No verified public exploit code is referenced in the enriched data. Refer to the VulnCheck advisory for exploitation specifics.
Detection Methods for CVE-2025-34300
Indicators of Compromise
- HTTP requests to URLs containing ciwweb.pl with parameters that include template metacharacters such as [%, %], ${, or Perl evaluation tokens.
- Unexpected child processes of the Perl interpreter or web server user, including sh, bash, cmd.exe, powershell.exe, curl, wget, or nc.
- New or modified files in survey web roots, particularly script files with recent timestamps that were not deployed by administrators.
- Outbound network connections from the survey host to unknown IP addresses shortly after inbound HTTP traffic to ciwweb.pl.
Detection Strategies
- Inspect web server access logs for requests to ciwweb.pl containing encoded template syntax or unusually long query strings.
- Hunt for process lineage where perl.exe or httpd/IIS worker processes spawn command shells or download utilities.
- Correlate Lighthouse Studio version data from asset inventory against the fixed version 9.16.14 to identify vulnerable hosts.
Monitoring Recommendations
- Enable verbose request logging on web servers fronting Lighthouse Studio and forward to a centralized SIEM or data lake for retention and analytics.
- Alert on any process execution by the survey runtime account that is not part of the documented Lighthouse Studio process tree.
- Monitor egress traffic from survey hosts and baseline expected destinations to detect reverse shells and tool downloads.
How to Mitigate CVE-2025-34300
Immediate Actions Required
- Upgrade Sawtooth Software Lighthouse Studio to version 9.16.14 or later on every host running ciwweb.pl.
- Restrict network access to survey servers using firewall rules or a reverse proxy with allow-lists until patching is complete.
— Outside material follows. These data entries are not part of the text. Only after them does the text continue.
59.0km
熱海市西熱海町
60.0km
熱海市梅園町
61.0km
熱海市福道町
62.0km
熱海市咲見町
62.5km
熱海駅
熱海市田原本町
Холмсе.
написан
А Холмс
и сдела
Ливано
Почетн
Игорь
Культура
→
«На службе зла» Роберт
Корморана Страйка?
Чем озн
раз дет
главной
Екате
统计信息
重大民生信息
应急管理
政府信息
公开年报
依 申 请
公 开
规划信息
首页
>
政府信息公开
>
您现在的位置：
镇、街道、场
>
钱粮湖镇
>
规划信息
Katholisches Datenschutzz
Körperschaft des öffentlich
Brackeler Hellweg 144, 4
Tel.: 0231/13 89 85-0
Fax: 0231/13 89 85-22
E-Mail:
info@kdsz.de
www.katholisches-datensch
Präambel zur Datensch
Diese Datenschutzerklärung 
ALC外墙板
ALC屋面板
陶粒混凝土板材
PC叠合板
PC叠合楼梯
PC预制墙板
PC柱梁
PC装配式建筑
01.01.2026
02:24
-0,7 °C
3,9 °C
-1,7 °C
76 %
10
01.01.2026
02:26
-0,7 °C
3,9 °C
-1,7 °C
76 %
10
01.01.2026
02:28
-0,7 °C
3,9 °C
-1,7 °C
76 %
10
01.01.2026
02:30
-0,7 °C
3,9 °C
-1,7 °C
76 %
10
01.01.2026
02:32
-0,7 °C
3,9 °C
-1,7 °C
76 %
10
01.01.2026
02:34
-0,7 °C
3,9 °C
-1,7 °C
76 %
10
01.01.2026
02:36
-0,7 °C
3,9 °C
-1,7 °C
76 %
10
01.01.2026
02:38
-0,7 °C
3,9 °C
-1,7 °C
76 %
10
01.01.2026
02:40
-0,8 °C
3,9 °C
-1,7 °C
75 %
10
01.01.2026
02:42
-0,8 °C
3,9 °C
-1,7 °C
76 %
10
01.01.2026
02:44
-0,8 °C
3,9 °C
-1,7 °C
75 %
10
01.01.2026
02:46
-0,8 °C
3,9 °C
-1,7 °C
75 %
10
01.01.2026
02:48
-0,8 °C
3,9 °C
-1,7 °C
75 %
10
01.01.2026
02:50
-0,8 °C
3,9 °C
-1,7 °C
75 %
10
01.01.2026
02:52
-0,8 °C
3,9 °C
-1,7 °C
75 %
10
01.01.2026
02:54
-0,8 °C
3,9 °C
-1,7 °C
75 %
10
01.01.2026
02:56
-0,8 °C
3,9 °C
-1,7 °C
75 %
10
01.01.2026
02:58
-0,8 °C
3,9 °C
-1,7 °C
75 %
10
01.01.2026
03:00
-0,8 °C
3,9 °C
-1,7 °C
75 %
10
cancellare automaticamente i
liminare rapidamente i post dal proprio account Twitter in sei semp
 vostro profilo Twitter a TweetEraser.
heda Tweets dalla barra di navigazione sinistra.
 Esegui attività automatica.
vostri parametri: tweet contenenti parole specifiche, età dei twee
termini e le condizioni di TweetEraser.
- Review web and system logs for indicators of prior exploitation, and rotate credentials stored on or accessible from the host if compromise is suspected.
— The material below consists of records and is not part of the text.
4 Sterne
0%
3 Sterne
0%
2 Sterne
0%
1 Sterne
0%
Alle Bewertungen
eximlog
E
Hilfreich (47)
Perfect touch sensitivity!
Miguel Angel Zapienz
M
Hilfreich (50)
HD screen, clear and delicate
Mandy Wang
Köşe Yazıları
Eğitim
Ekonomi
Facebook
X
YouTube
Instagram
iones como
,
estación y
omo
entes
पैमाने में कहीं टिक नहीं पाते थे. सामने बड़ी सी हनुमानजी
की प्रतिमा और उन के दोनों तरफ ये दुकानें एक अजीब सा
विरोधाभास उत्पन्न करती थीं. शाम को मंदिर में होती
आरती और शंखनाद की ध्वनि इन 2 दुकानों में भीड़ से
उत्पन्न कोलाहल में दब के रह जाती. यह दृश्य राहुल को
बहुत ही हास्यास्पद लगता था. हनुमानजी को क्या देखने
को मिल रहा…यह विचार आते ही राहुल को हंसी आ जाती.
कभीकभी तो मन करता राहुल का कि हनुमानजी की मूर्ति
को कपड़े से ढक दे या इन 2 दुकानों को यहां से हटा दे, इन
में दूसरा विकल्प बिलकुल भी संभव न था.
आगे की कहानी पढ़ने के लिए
- Validate the integrity of survey web roots and remove any unauthorized scripts or scheduled tasks.
Patch Information
Sawtooth Software has released Lighthouse Studio 9.16.14, which remediates the template injection in ciwweb.pl. Download details and release notes are available on the Sawtooth Software Version History page. After upgrading, redeploy any active surveys so they execute against the patched runtime.
Workarounds
- Take internet-exposed ciwweb.pl endpoints offline until the upgrade to 9.16.14 is completed.
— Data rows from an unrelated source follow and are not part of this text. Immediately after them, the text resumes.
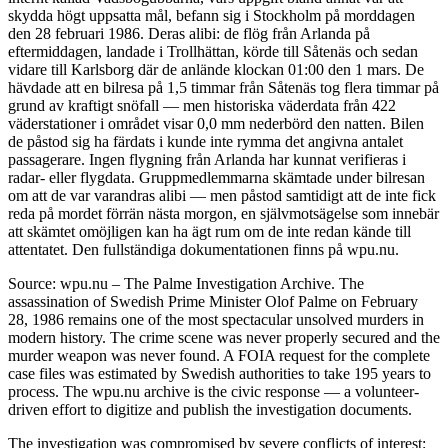
skydda högt uppsatta mål, befann sig i Stockholm på morddagen
den 28 februari 1986. Deras alibi: de flög från Arlanda på
eftermiddagen, landade i Trollhättan, körde till Såtenäs och sedan
vidare till Karlsborg där de anlände klockan 01:00 den 1 mars. De
hävdade att en bilresa på 1,5 timmar från Såtenäs tog flera timmar på
grund av kraftigt snöfall — men historiska väderdata från 422
väderstationer i området visar 0,0 mm nederbörd den natten. Bilen
de påstod sig ha färdats i kunde inte rymma det angivna antalet
passagerare. Ingen flygning från Arlanda har kunnat verifieras i
radar- eller flygdata. Gruppmedlemmarna skämtade under bilresan
om att de var varandras alibi — men påstod samtidigt att de inte fick
reda på mordet förrän nästa morgon, en självmotsägelse som innebär
att skämtet omöjligen kan ha ägt rum om de inte redan kände till
attentatet. Den fullständiga dokumentationen finns på wpu.nu.
Source: wpu.nu – The Palme Investigation Archive. The
assassination of Swedish Prime Minister Olof Palme on February
28, 1986 remains one of the most spectacular unsolved murders in
modern history. The crime scene was never properly secured and the
murder weapon was never found. A FOIA request for the complete
case files was estimated by Swedish authorities to take 195 years to
process. The wpu.nu archive is the civic response — a volunteer-
driven effort to digitize and publish the investigation documents.
The investigation was compromised by severe conflicts of interest:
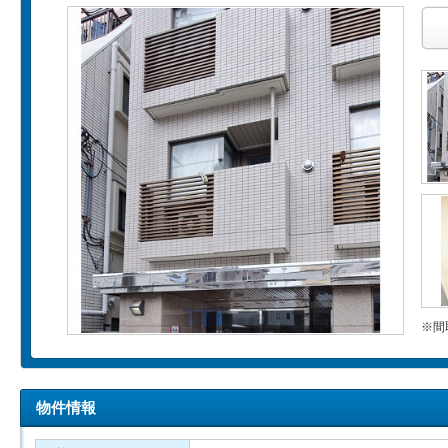
※間
物件情報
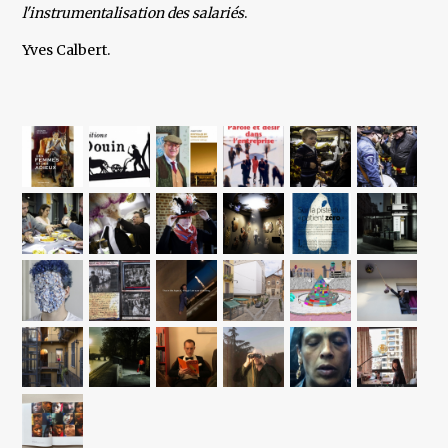
l'instrumentalisation des salariés
.
Yves Calbert.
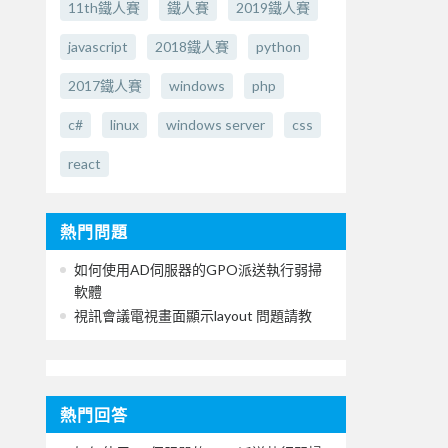
11th鐵人賽
鐵人賽
2019鐵人賽
javascript
2018鐵人賽
python
2017鐵人賽
windows
php
c#
linux
windows server
css
react
熱門問題
如何使用AD伺服器的GPO派送執行弱掃
軟體
視訊會議電視畫面顯示layout 問題請教
熱門回答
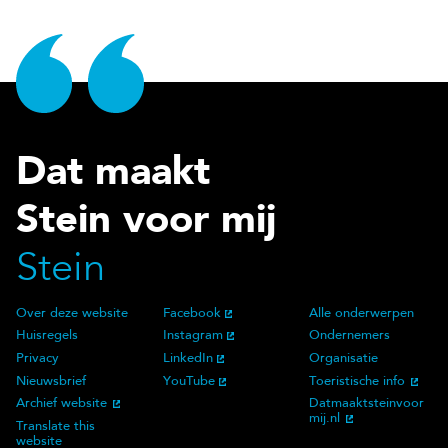
Dat maakt
Stein voor mij
Stein
Over deze website
Facebook
Alle onderwerpen
Over deze website
Social Media
Doelgroep
Huisregels
Instagram
Ondernemers
Privacy
LinkedIn
Organisatie
Nieuwsbrief
YouTube
Toeristische info
Archief website
Datmaaktsteinvoor
mij.nl
Translate this
website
- Place the survey host behind a web application firewall (WAF) with rules that block template metacharacters in query and body parameters targeting ciwweb.pl.
- Run the Perl CGI process under a least-privileged service account that cannot write to web roots or spawn shells, reducing exploitation impact.
Disclaimer: This content was generated using AI. While we strive for accuracy, please verify critical information with official sources.